Welcome to Psalm-light

“How can we sing the Lord’s song in a foreign land? cried out the Psalmist (137: 4).

The Hebrew people were in captivity in Babylon.
We are in exile from our familiar pre-pandemic lives.

For ‘the next while’ we will offer a reflection on the Psalm, in the Sunday readings.
The Psalmist is an artist of the Word; painting with every color in his paint box: bright ones for joyful praise and thanksgiving to God; warm ones for love and compassion; dark ones for suffering, anxiety, depression, loss, grief and mourning; fiery tones for anger and rage; muddy ones for confusion. All of life is portrayed on the Psalmist’s canvas, and so is the presence and grace of God.

Each week we will offer a short meditation; sometimes historical, or sometimes akin to a “mini-Bible study,” or at other times personal storytelling, but always a response to the Psalm. We will also include suggested prayer starters, or spiritual practices, or reflective questions, to aid the reader in their own response.


Psalm-light for the First Sunday in Lent, 2021

Psalm 25: 1-10

 “Lead me in your truth and teach me,
for you are the God of my salvation;
in you have I trusted all the day long.” (Psalm 25: 4)

The first time I drove on a newly opened stretch of highway, our old GPS depicted our vehicle as floating on a featureless sea of green; apparently, in the mind of the GPS, we had gone “off road”; we were off the map! The computer voice was insistent that we should turn left, right, or around; so that we could get back to something familiar. Positive personal and communal change can be like turning off a rutted road onto fresh ground. To paraphrase the Spanish poet Antonio Machado, “We make the road by walking.”

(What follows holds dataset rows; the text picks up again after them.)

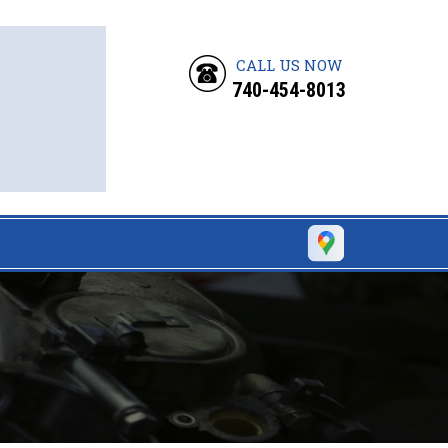
CALL US NOW
740-454-8013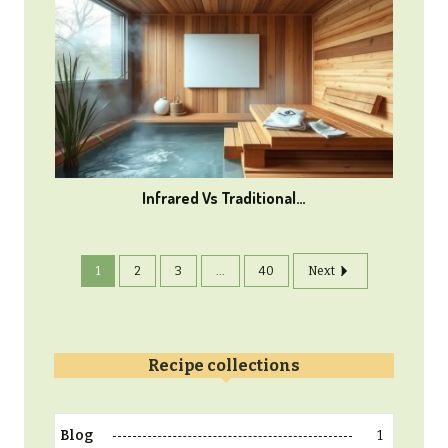
Infrared Vs Traditional…
1
2
3
...
40
Next
Recipe collections
1
Blog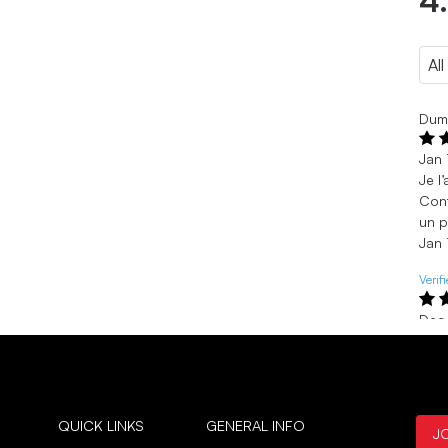
4
Dumo
Jan 
Je l
Conf
un p
Jan 
Verif
Dec
Love
Thes
Dec
Verif
QUICK LINKS
GENERAL INFO
J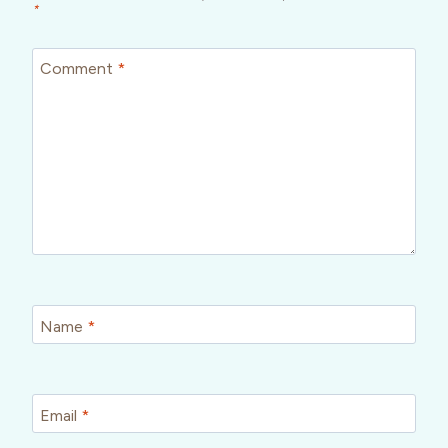
*
Comment
*
Name
*
Email
*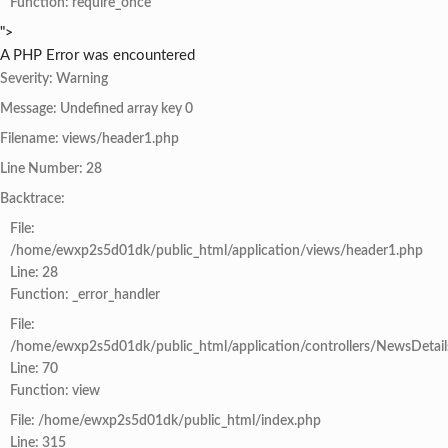
Function: require_once
">
A PHP Error was encountered
Severity: Warning
Message: Undefined array key 0
Filename: views/header1.php
Line Number: 28
Backtrace:
File:
/home/ewxp2s5d01dk/public_html/application/views/header1.php
Line: 28
Function: _error_handler
File:
/home/ewxp2s5d01dk/public_html/application/controllers/NewsDetail
Line: 70
Function: view
File: /home/ewxp2s5d01dk/public_html/index.php
Line: 315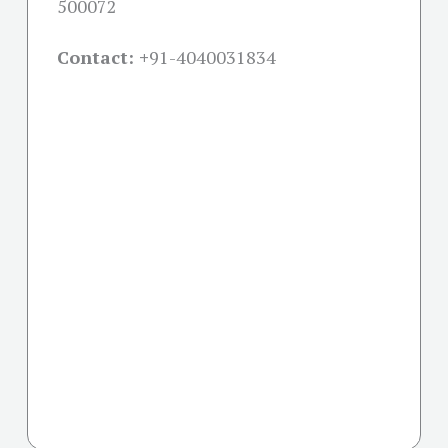
500072
Contact: +
91-4040031834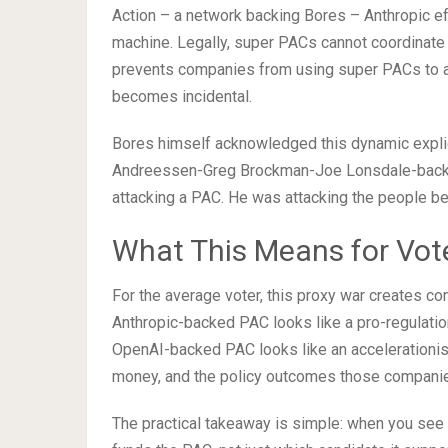
Action – a network backing Bores – Anthropic eff
machine. Legally, super PACs cannot coordinate
prevents companies from using super PACs to att
becomes incidental.
Bores himself acknowledged this dynamic explicit
Andreessen-Greg Brockman-Joe Lonsdale-backed
attacking a PAC. He was attacking the people be
What This Means for Vot
For the average voter, this proxy war creates c
Anthropic-backed PAC looks like a pro-regulati
OpenAI-backed PAC looks like an accelerationis
money, and the policy outcomes those companies
The practical takeaway is simple: when you see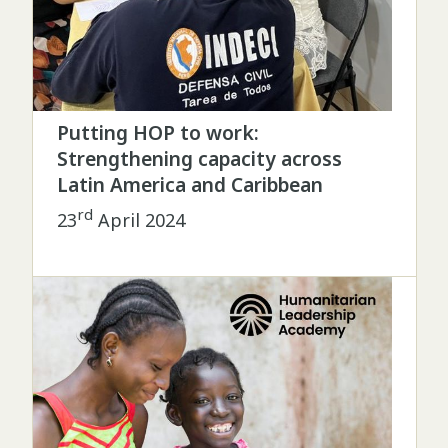
Putting HOP to work:
Strengthening capacity across
Latin America and Caribbean
rd
23
April 2024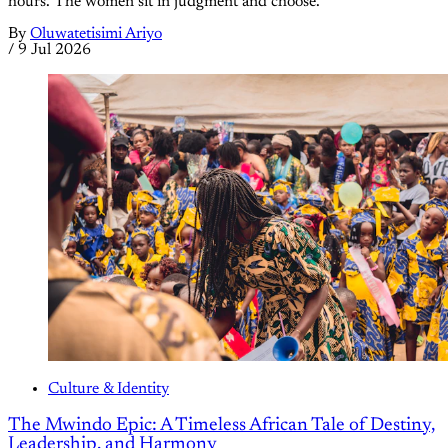
hours. The women sit in judgment and choose.
By
Oluwatetisimi Ariyo
/
9 Jul 2026
Culture & Identity
The Mwindo Epic: A Timeless African Tale of Destiny,
Leadership, and Harmony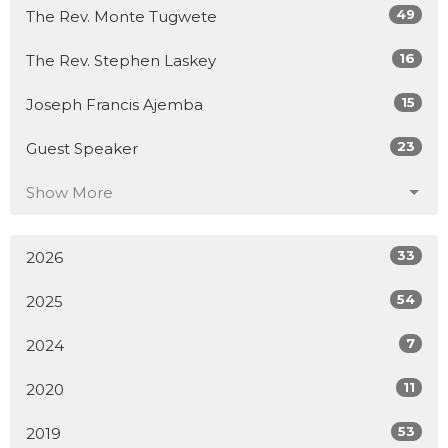
49
The Rev. Monte Tugwete
16
The Rev. Stephen Laskey
15
Joseph Francis Ajemba
23
Guest Speaker
Show More
33
2026
54
2025
7
2024
11
2020
53
2019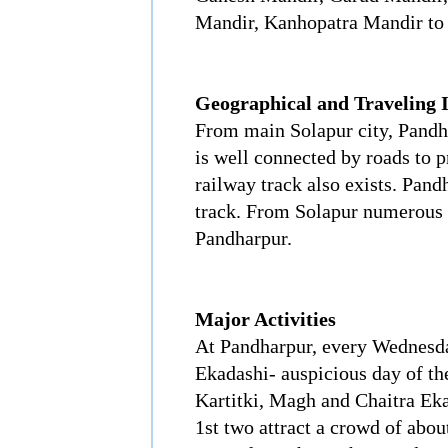
Mandir, Kanhopatra Mandir to
Geographical and Traveling 
From main Solapur city, Pandha
is well connected by roads to p
railway track also exists. Pan
track. From Solapur numerous 
Pandharpur.
Major Activities
At Pandharpur, every Wednesda
Ekadashi- auspicious day of th
Kartitki, Magh and Chaitra Eka
1st two attract a crowd of about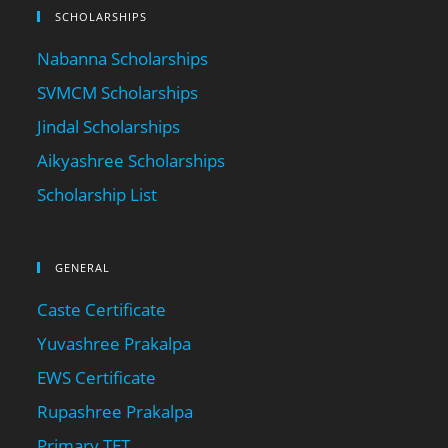
SCHOLARSHIPS
Nabanna Scholarships
SVMCM Scholarships
Jindal Scholarships
Aikyashree Scholarships
Scholarship List
GENERAL
Caste Certificate
Yuvashree Prakalpa
EWS Certificate
Rupashree Prakalpa
Primary TET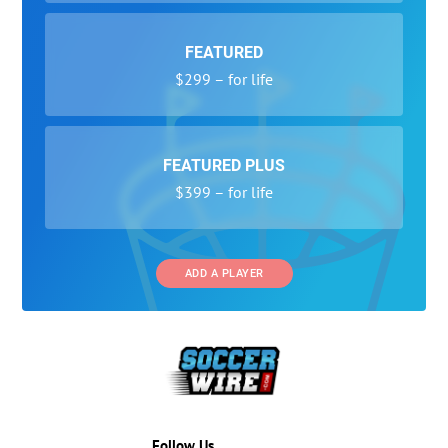
FEATURED
$299 – for life
FEATURED PLUS
$399 – for life
ADD A PLAYER
Follow Us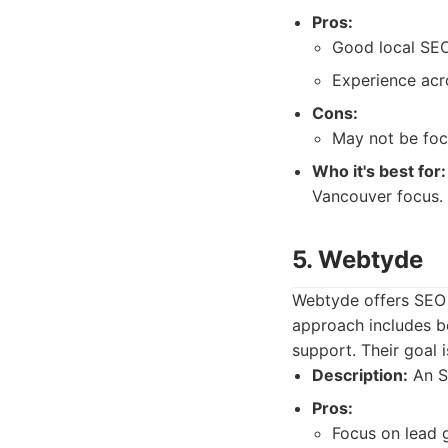
Pros:
Good local SEO
Experience acro
Cons:
May not be focu
Who it's best for:
Vancouver focus.
5. Webtyde
Webtyde offers SEO s
approach includes b
support. Their goal i
Description:
An SE
Pros:
Focus on lead 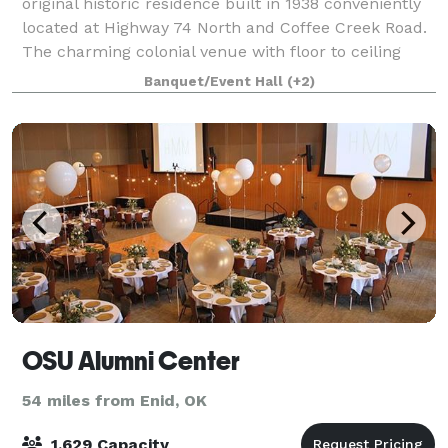
original historic residence built in 1938 conveniently
located at Highway 74 North and Coffee Creek Road.
The charming colonial venue with floor to ceiling
windows that overlook our Grand L
Banquet/Event Hall
(+2)
OSU Alumni Center
54 miles from Enid, OK
1,629 Capacity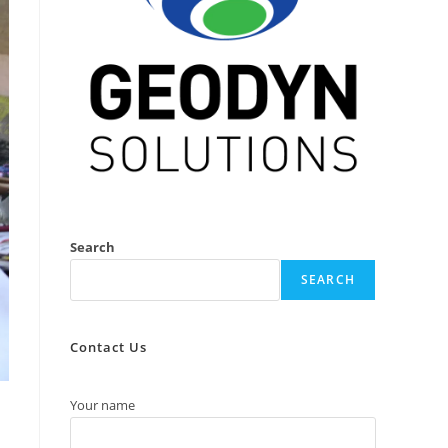
Search
SEARCH
Contact Us
Your name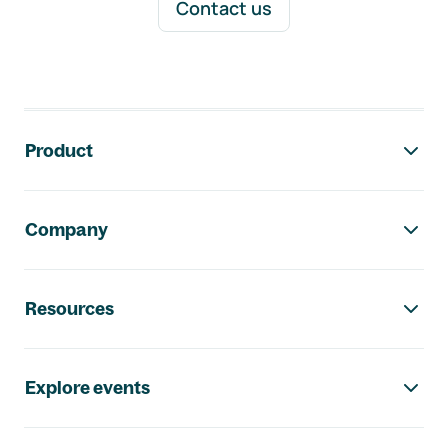
Contact us
Footer navigation
Product
Company
Resources
Explore events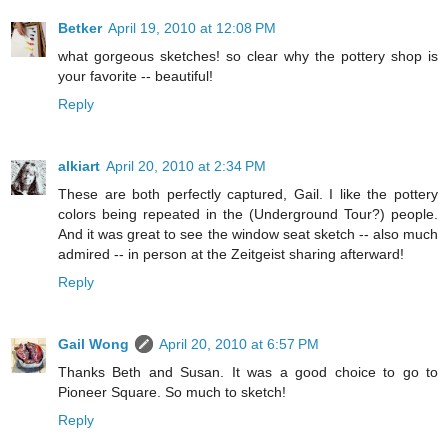
Betker
April 19, 2010 at 12:08 PM
what gorgeous sketches! so clear why the pottery shop is
your favorite -- beautiful!
Reply
alkiart
April 20, 2010 at 2:34 PM
These are both perfectly captured, Gail. I like the pottery
colors being repeated in the (Underground Tour?) people.
And it was great to see the window seat sketch -- also much
admired -- in person at the Zeitgeist sharing afterward!
Reply
Gail Wong
April 20, 2010 at 6:57 PM
Thanks Beth and Susan. It was a good choice to go to
Pioneer Square. So much to sketch!
Reply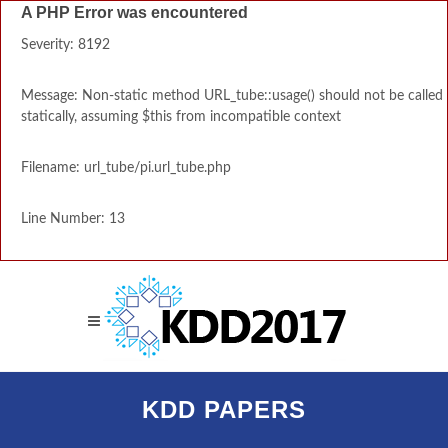
A PHP Error was encountered
Severity: 8192
Message: Non-static method URL_tube::usage() should not be called
statically, assuming $this from incompatible context
Filename: url_tube/pi.url_tube.php
Line Number: 13
KDD PAPERS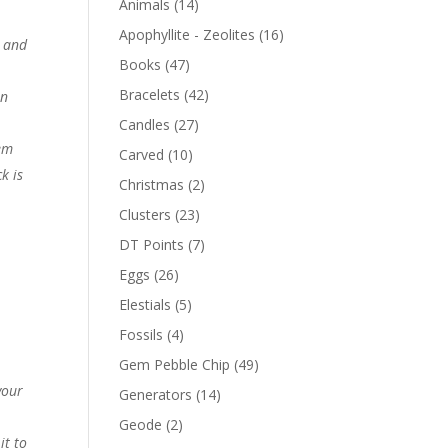
Animals
(14)
Apophyllite - Zeolites
(16)
g and
Books
(47)
Bracelets
(42)
in
Candles
(27)
hem
Carved
(10)
k is
Christmas
(2)
Clusters
(23)
DT Points
(7)
Eggs
(26)
Elestials
(5)
Fossils
(4)
Gem Pebble Chip
(49)
your
Generators
(14)
Geode
(2)
it to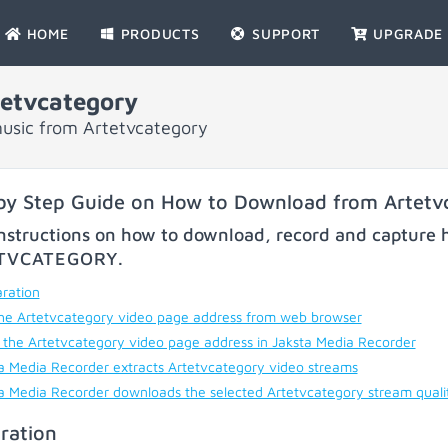
HOME
PRODUCTS
SUPPORT
UPGRADE
etvcategory
music from Artetvcategory
by Step Guide on How to Download from Artetv
nstructions on how to download, record and capture h
TVCATEGORY
.
ration
he Artetvcategory video page address from web browser
 the Artetvcategory video page address in Jaksta Media Recorder
a Media Recorder extracts Artetvcategory video streams
a Media Recorder downloads the selected Artetvcategory stream quali
ration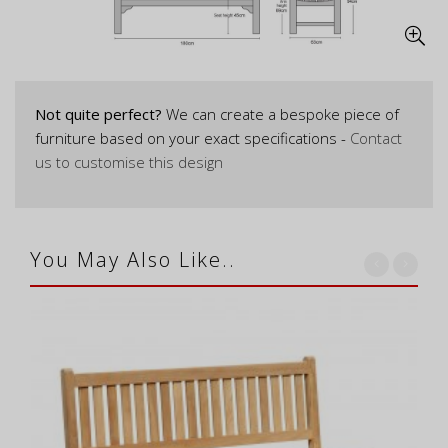
Not quite perfect?
We can create a bespoke piece of
furniture based on your exact specifications -
Contact
us to customise this design
You May Also Like..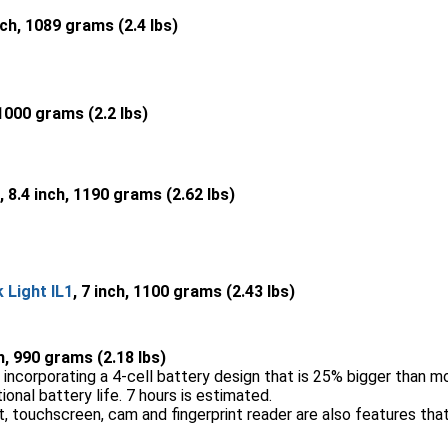
nch, 1089 grams (2.4 lbs)
 1000 grams (2.2 lbs)
, 8.4 inch, 1190 grams (2.62 lbs)
Light IL1
, 7 inch, 1100 grams (2.43 lbs)
ch, 990 grams (2.18 lbs)
incorporating a 4-cell battery design that is 25% bigger than m
nal battery life. 7 hours is estimated.
 touchscreen, cam and fingerprint reader are also features that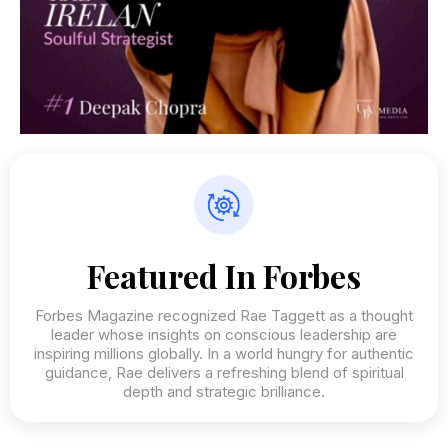
Featured In Forbes
Forbes Magazine recognized Rae Taggett as a thought
leader whose insights on conscious leadership are
inspiring millions globally. In a world hungry for authentic
guidance, Rae delivers a refreshing blend of spiritual
depth and strategic brilliance.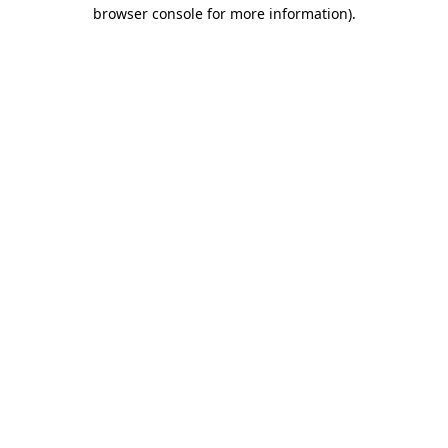
browser console for more information).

Dissatisfaction with aspects of our lives, or with “the way things are,” can be our motivator for change; but for people of faith, God’s love is the fuel that sustains our journey, and will bring us home. It is God’s love that allows us to look at ourselves and our world through His eyes of compassion, and, with His help, make more life-giving choices, as we, like Jesus in the wilderness, wrestle with our own temptations.

 Walking in the light:

Take some quite time alone, and center yourself in the presence of our loving God. Under the gentle leading of the Spirit, reflect on your life; your joys and struggles. Are there areas of temptation where you need help from God and others? Prayerfully read Psalm 25: 1-10, and ask God to lead and guide you forward.